Keep every line in which "Palawan" occurs and drop the rest of the data.

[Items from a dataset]
--------------------------------

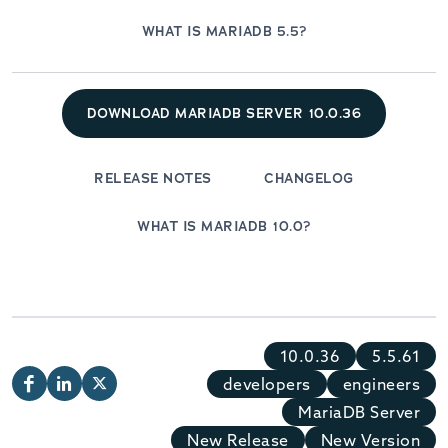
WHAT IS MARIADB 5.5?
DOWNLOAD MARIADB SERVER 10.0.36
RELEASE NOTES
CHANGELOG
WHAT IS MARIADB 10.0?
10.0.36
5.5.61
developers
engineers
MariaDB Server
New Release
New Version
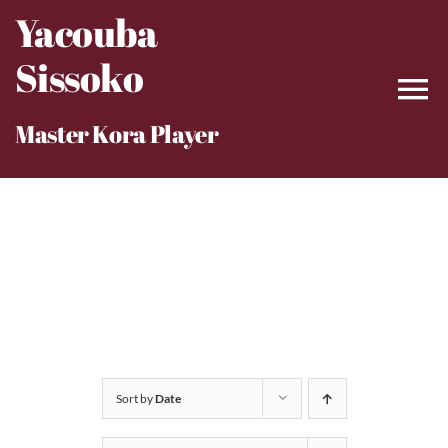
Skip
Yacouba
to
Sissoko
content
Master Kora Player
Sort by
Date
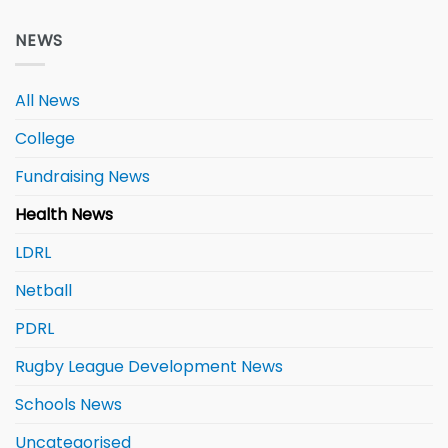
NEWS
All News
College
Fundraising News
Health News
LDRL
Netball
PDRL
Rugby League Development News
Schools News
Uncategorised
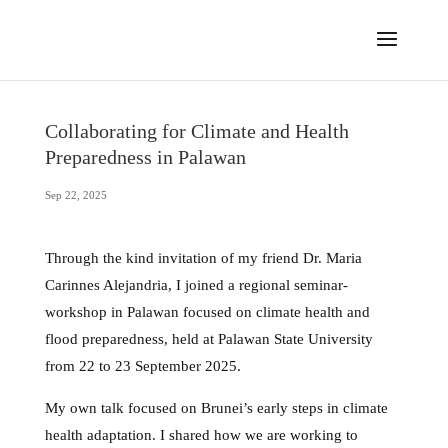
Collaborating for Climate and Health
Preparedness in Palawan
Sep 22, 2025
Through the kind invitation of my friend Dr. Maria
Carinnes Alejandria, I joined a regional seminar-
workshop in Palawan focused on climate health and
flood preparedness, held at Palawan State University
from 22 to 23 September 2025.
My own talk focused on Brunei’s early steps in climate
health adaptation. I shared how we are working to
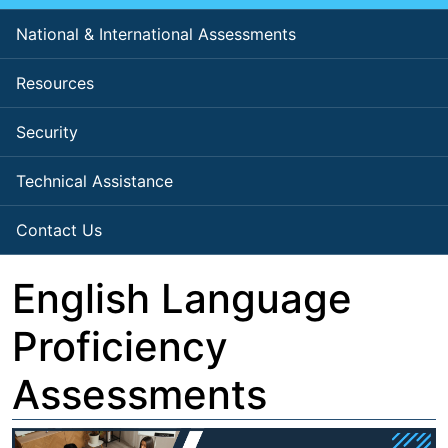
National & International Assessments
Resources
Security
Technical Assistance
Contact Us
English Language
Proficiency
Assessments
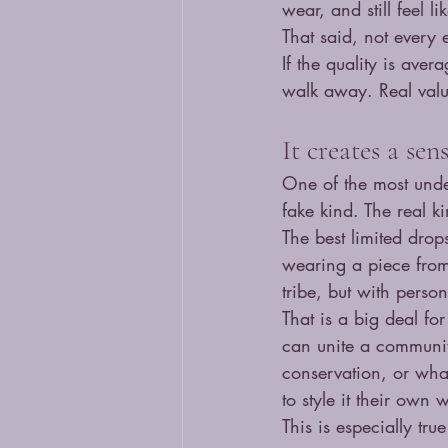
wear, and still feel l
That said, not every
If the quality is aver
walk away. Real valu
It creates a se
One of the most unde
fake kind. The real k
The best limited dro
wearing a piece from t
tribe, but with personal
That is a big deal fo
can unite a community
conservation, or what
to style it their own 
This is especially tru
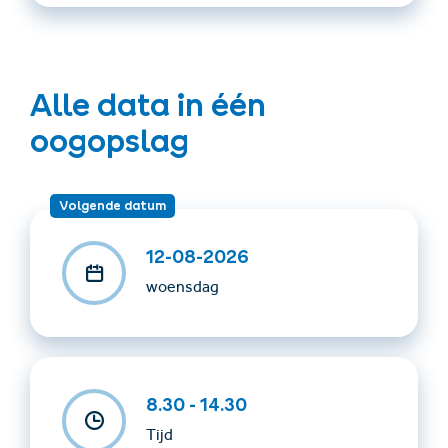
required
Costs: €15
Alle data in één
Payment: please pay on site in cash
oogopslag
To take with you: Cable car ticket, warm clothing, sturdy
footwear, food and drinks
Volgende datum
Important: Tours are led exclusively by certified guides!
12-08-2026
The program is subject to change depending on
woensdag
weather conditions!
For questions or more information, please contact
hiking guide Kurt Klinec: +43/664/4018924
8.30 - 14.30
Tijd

--------------------------------

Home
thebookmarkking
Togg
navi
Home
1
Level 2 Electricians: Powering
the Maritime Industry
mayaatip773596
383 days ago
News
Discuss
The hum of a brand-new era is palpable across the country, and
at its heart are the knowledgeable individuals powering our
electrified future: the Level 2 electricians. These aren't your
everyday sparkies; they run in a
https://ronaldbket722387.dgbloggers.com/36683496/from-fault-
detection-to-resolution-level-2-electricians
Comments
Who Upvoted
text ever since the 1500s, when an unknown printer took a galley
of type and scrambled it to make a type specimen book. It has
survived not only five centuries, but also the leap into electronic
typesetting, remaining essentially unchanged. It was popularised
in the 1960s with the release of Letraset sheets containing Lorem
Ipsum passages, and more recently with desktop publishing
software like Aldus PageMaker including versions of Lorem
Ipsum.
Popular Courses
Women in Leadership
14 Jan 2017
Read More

--------------------------------

## Reply to the exercise
Preparedness in Palawan
workshop in Palawan focused on climate health and
flood preparedness, held at Palawan State University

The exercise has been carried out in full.